» **WHAT THE EXERCISE ASKS**: Go through the records, and copy each line in which the string "einfach" is present.
SUPPLIED RECORDS START
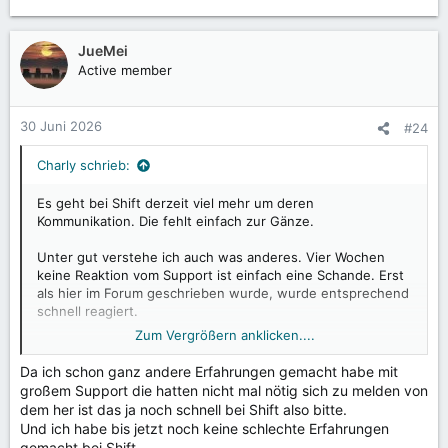
e
a
k
JueMei
t
Active member
i
o
n
30 Juni 2026
#24
e
n
Charly schrieb:
:
Es geht bei Shift derzeit viel mehr um deren
Kommunikation. Die fehlt einfach zur Gänze.
Unter gut verstehe ich auch was anderes. Vier Wochen
keine Reaktion vom Support ist einfach eine Schande. Erst
als hier im Forum geschrieben wurde, wurde entsprechend
schnell reagiert.
Zum Vergrößern anklicken....
Was verstehst du unter Super Support und schneller
Lösung? Vier Wochen keine Reaktion des Supports ist für
Da ich schon ganz andere Erfahrungen gemacht habe mit
dich schnell? Wo lebst du denn? Die Lösung gab es erst,
großem Support die hatten nicht mal nötig sich zu melden von
als hier im Forum geschrieben wurde.
dem her ist das ja noch schnell bei Shift also bitte.
Und ich habe bis jetzt noch keine schlechte Erfahrungen
Ich bin schon gespannt, wie es da weitergehen wird bei
gemacht bei Shift.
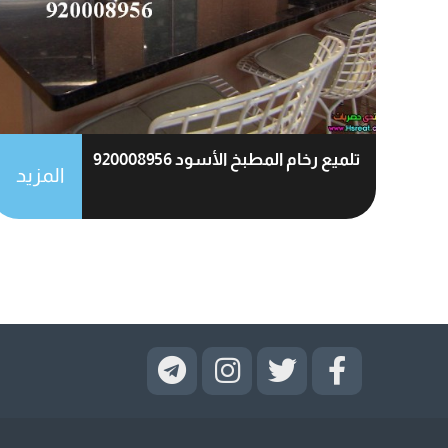
تلميع رخام المطبخ الأسود 920008956
المزيد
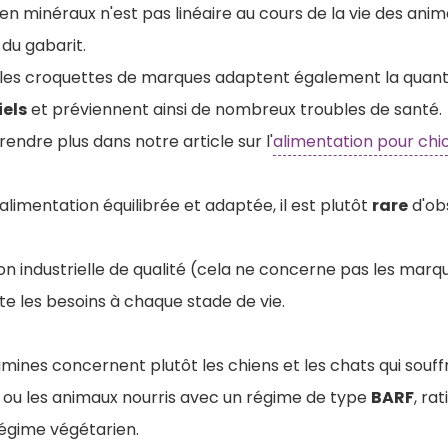
 en minéraux n'est pas linéaire au cours de la vie des anim
 du gabarit.
, les croquettes de marques adaptent également la quant
iels
et préviennent ainsi de nombreux troubles de santé.
ndre plus dans notre article sur l'
alimentation pour chi
alimentation équilibrée et adaptée, il est plutôt
rare
d'ob
tion industrielle de qualité (cela ne concerne pas les mar
cte les besoins à chaque stade de vie.
mines concernent plutôt les chiens et les chats qui souff
e ou les animaux nourris avec un régime de type
BARF
, ra
régime végétarien.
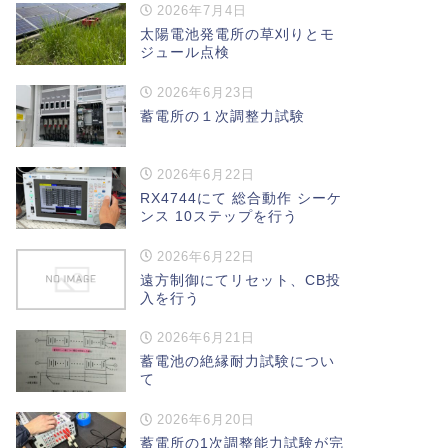
2026年7月4日
太陽電池発電所の草刈りとモ
ジュール点検
2026年6月23日
蓄電所の１次調整力試験
2026年6月22日
RX4744にて 総合動作 シーケ
ンス 10ステップを行う
2026年6月22日
遠方制御にてリセット、CB投
入を行う
2026年6月21日
蓄電池の絶縁耐力試験につい
て
2026年6月20日
蓄電所の1次調整能力試験が完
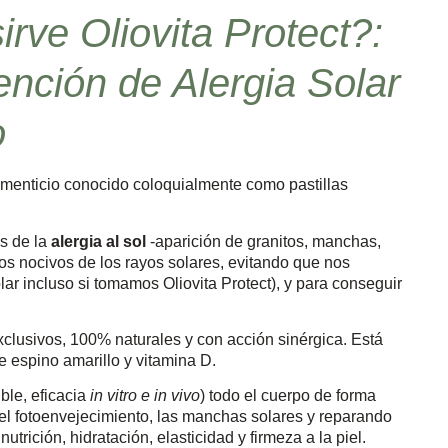
rve Oliovita Protect?:
ención de Alergia Solar
o
menticio conocido coloquialmente como pastillas
s de la
alergia al sol
-aparición de granitos, manchas,
ctos nocivos de los rayos solares, evitando que nos
incluso si tomamos Oliovita Protect), y para conseguir
xclusivos, 100% naturales y con acción sinérgica. Está
 espino amarillo y vitamina D.
ble, eficacia
in vitro e in vivo
) todo el cuerpo de forma
o el fotoenvejecimiento, las manchas solares y reparando
utrición, hidratación, elasticidad y firmeza a la piel.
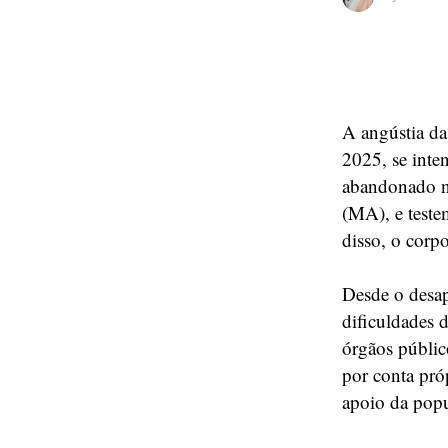
A angústia da
2025, se inte
abandonado n
(MA), e teste
disso, o corp
Desde o desap
dificuldades 
órgãos públic
por conta pró
apoio da popu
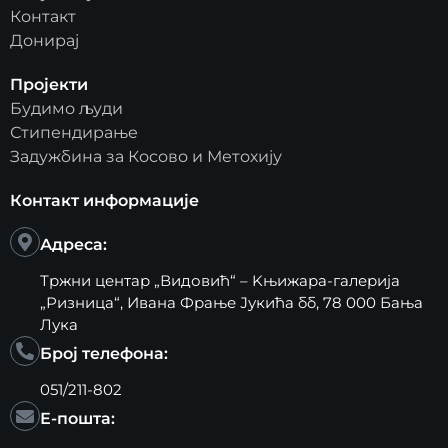
Контакт
Донирај
Пројекти
Будимо људи
Стипендирање
Задужбина за Косово и Метохију
Контакт информације
Адреса:
Тржни центар „Видовић“ – Kњижара-галерија
„Ризница“, Ивана Фрање Јукића бб, 78 000 Бања
Лука
Број телефона:
051/211-802
Е-пошта:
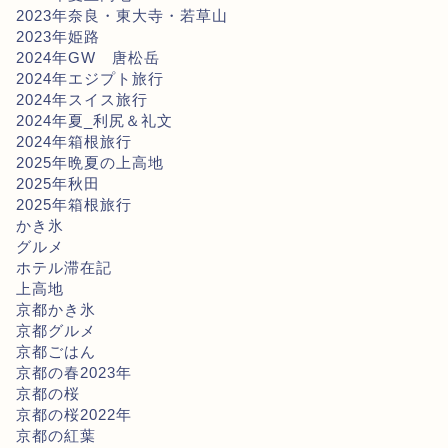
2023年奈良・東大寺・若草山
2023年姫路
2024年GW 唐松岳
2024年エジプト旅行
2024年スイス旅行
2024年夏_利尻＆礼文
2024年箱根旅行
2025年晩夏の上高地
2025年秋田
2025年箱根旅行
かき氷
グルメ
ホテル滞在記
上高地
京都かき氷
京都グルメ
京都ごはん
京都の春2023年
京都の桜
京都の桜2022年
京都の紅葉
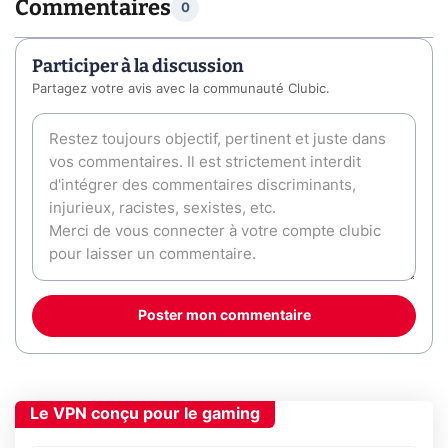
Commentaires
0
Participer à la discussion
Partagez votre avis avec la communauté Clubic.
Poster mon commentaire
Le VPN conçu pour le gaming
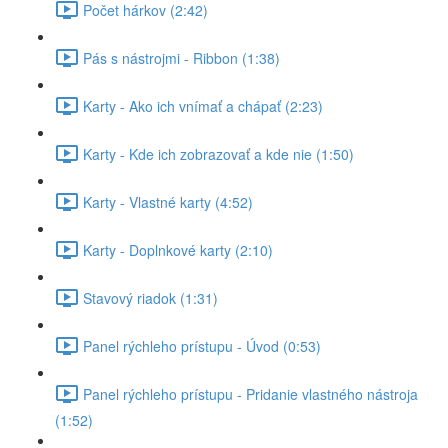
Počet hárkov (2:42)
Pás s nástrojmi - Ribbon (1:38)
Karty - Ako ich vnímať a chápať (2:23)
Karty - Kde ich zobrazovať a kde nie (1:50)
Karty - Vlastné karty (4:52)
Karty - Doplnkové karty (2:10)
Stavový riadok (1:31)
Panel rýchleho prístupu - Úvod (0:53)
Panel rýchleho prístupu - Pridanie vlastného nástroja
(1:52)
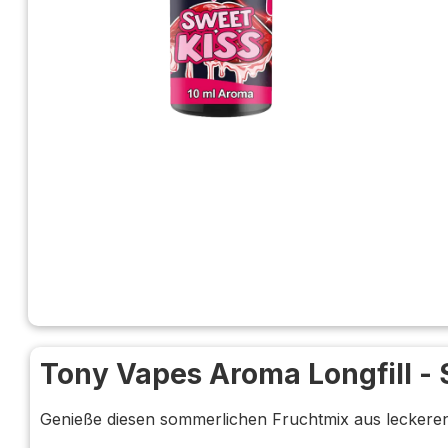
Tony Vapes Aroma Longfill - 
Genieße diesen sommerlichen Fruchtmix aus leckere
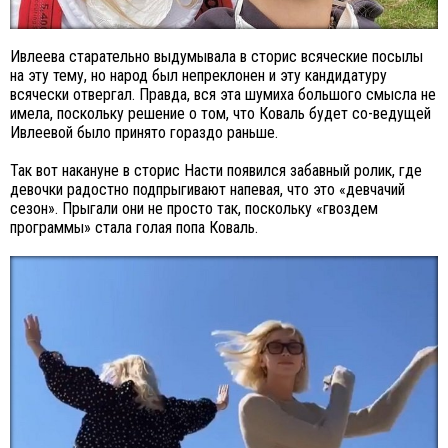
Ивлеева старательно выдумывала в сторис всяческие посылы
на эту тему, но народ был непреклонен и эту кандидатуру
всячески отвергал. Правда, вся эта шумиха большого смысла не
имела, поскольку решение о том, что Коваль будет со-ведущей
Ивлеевой было принято гораздо раньше.
Так вот накануне в сторис Насти появился забавный ролик, где
девочки радостно подпрыгивают напевая, что это «девчачий
сезон». Прыгали они не просто так, поскольку «гвоздем
программы» стала голая попа Коваль.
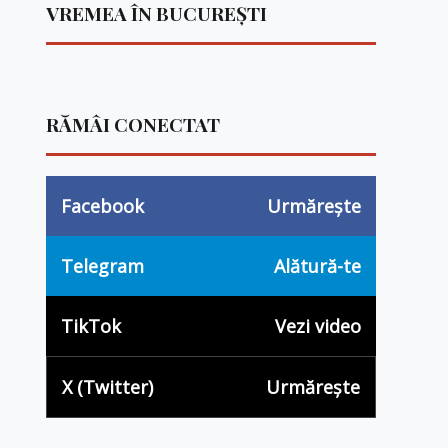
VREMEA ÎN BUCUREȘTI
RĂMÂI CONECTAT
Facebook
Urmărește
Telegram
Alătură-te
TikTok
Vezi video
X (Twitter)
Urmărește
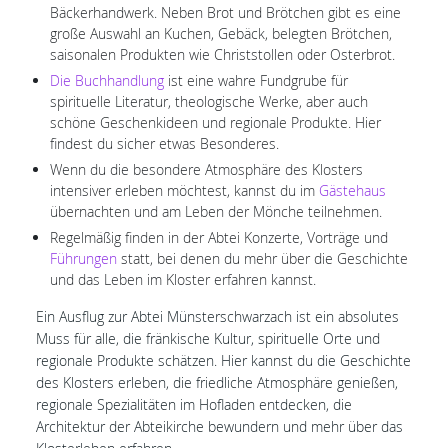
Bäckerhandwerk. Neben Brot und Brötchen gibt es eine
große Auswahl an Kuchen, Gebäck, belegten Brötchen,
saisonalen Produkten wie Christstollen oder Osterbrot.
Die Buchhandlung
ist eine wahre Fundgrube für
spirituelle Literatur, theologische Werke, aber auch
schöne Geschenkideen und regionale Produkte. Hier
findest du sicher etwas Besonderes.
Wenn du die besondere Atmosphäre des Klosters
intensiver erleben möchtest, kannst du im
Gästehaus
übernachten und am Leben der Mönche teilnehmen.
Regelmäßig finden in der Abtei Konzerte, Vorträge und
Führungen
statt, bei denen du mehr über die Geschichte
und das Leben im Kloster erfahren kannst.
Ein Ausflug zur Abtei Münsterschwarzach ist ein absolutes
Muss für alle, die fränkische Kultur, spirituelle Orte und
regionale Produkte schätzen. Hier kannst du die Geschichte
des Klosters erleben, die friedliche Atmosphäre genießen,
regionale Spezialitäten im Hofladen entdecken, die
Architektur der Abteikirche bewundern und mehr über das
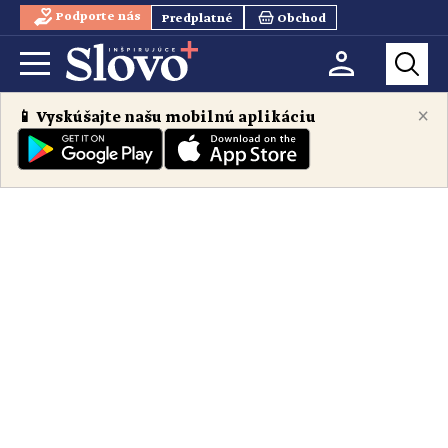
Podporte nás
Predplatné
Obchod
×
📱 Vyskúšajte našu mobilnú aplikáciu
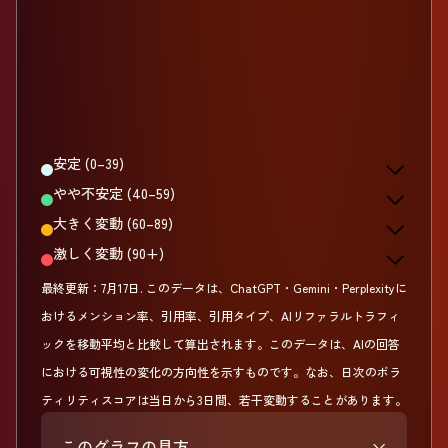
安定 (0–39)
やや不安定 (40–59)
大きく変動 (60–89)
激しく変動 (90+)
最終更新：
7月17日
.
このデータは、ChatGPT・Gemini・Perplexityに
おけるメンション率、引用率、引用タイプ、AIリファラルトラフィ
ックを移動平均と比較して算出されます。このデータは、AIの回答
における可視性の変化の方向性を示すものです。なお、日次のボラ
ティリティスコアは当日から3日間、若干変動することがあります。
このグラフの見方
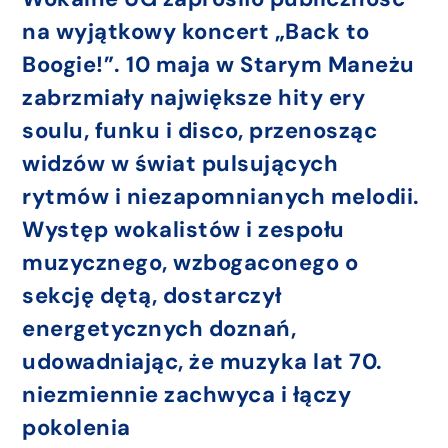
na wyjątkowy koncert „Back to
Boogie!”. 10 maja w Starym Maneżu
zabrzmiały największe hity ery
soulu, funku i disco, przenosząc
widzów w świat pulsujących
rytmów i niezapomnianych melodii.
Występ wokalistów i zespołu
muzycznego, wzbogaconego o
sekcję dętą, dostarczył
energetycznych doznań,
udowadniając, że muzyka lat 70.
niezmiennie zachwyca i łączy
pokolenia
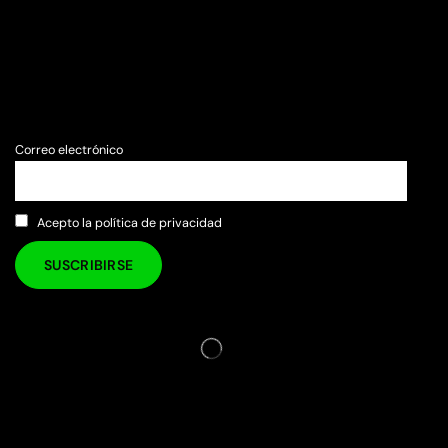
Correo electrónico
Acepto la política de privacidad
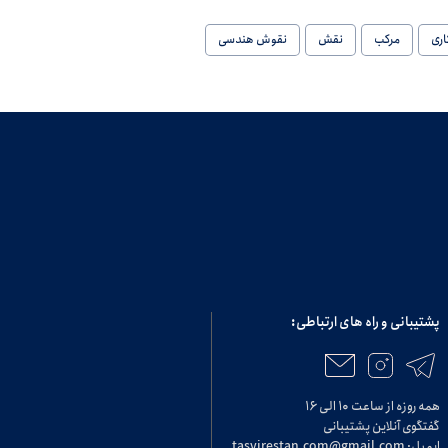
اری
مرکب
نقش
نقوش هندسی
پشتیبانی و راه های ارتباطی:
همه روزه از ساعت ۱۰ الی ۱۶
گفتگوی آنلاین پشتیبانی
ایمیل: tasvirestan.com@gmail.com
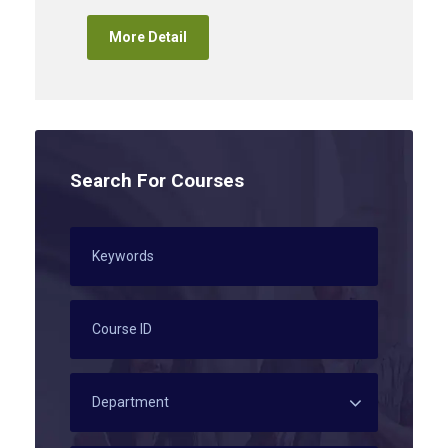
More Detail
Search For Courses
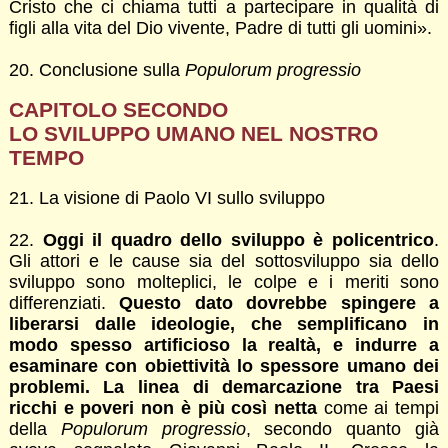
Cristo che ci chiama tutti a partecipare in qualità di
figli alla vita del Dio vivente, Padre di tutti gli uomini».
20. Conclusione sulla
Populorum progressio
CAPITOLO SECONDO
LO SVILUPPO UMANO NEL NOSTRO
TEMPO
21. La visione di Paolo VI sullo sviluppo
22.
Oggi il quadro dello sviluppo è policentrico
.
Gli attori e le cause sia del sottosviluppo sia dello
sviluppo sono molteplici, le colpe e i meriti sono
differenziati.
Questo dato dovrebbe spingere a
liberarsi dalle ideologie, che semplificano in
modo spesso artificioso la realtà, e indurre a
esaminare con obiettività lo spessore umano dei
problemi. La linea di demarcazione tra Paesi
ricchi e poveri non è più così netta
come ai tempi
della
Populorum progressio
, secondo quanto già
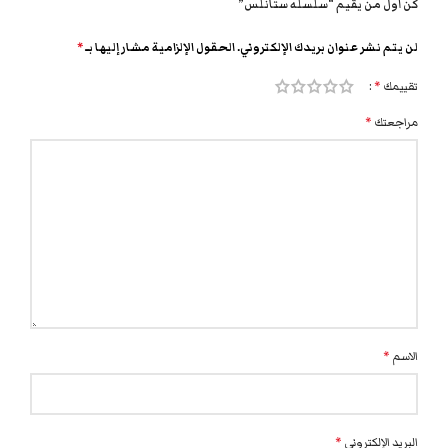
كن أول من يقيم “سلسله ستانلس”
لن يتم نشر عنوان بريدك الإلكتروني.
الحقول الإلزامية مشار إليها بـ
*
تقييمك
*
مراجعتك
*
الاسم
*
البريد الإلكتروني
*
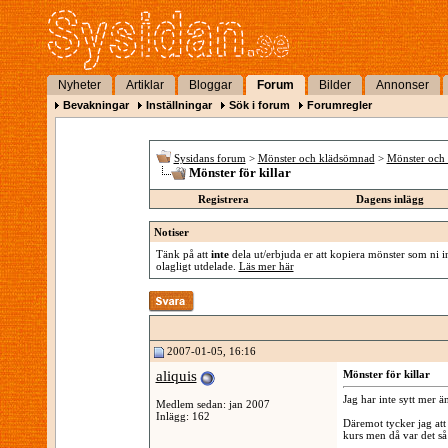
Nyheter
Artiklar
Bloggar
Forum
Bilder
Annonser
Bevakningar
Inställningar
Sök i forum
Forumregler
Sysidans forum
>
Mönster och klädsömnad
>
Mönster och 
Mönster för killar
Registrera
Dagens inlägg
Notiser
Tänk på att
inte
dela ut/erbjuda er att kopiera mönster som ni in
olagligt utdelade.
Läs mer här
2007-01-05, 16:16
aliquis
Mönster för killar
Jag har inte sytt mer än
Medlem sedan: jan 2007
Inlägg: 162
Däremot tycker jag att
kurs men då var det så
SUPPLIED RECORDS END
» **OUTPUT FOR THIS EXERCISE**:
Kommunikation. Die fehlt einfach zur Gänze.
keine Reaktion vom Support ist einfach eine Schande. Erst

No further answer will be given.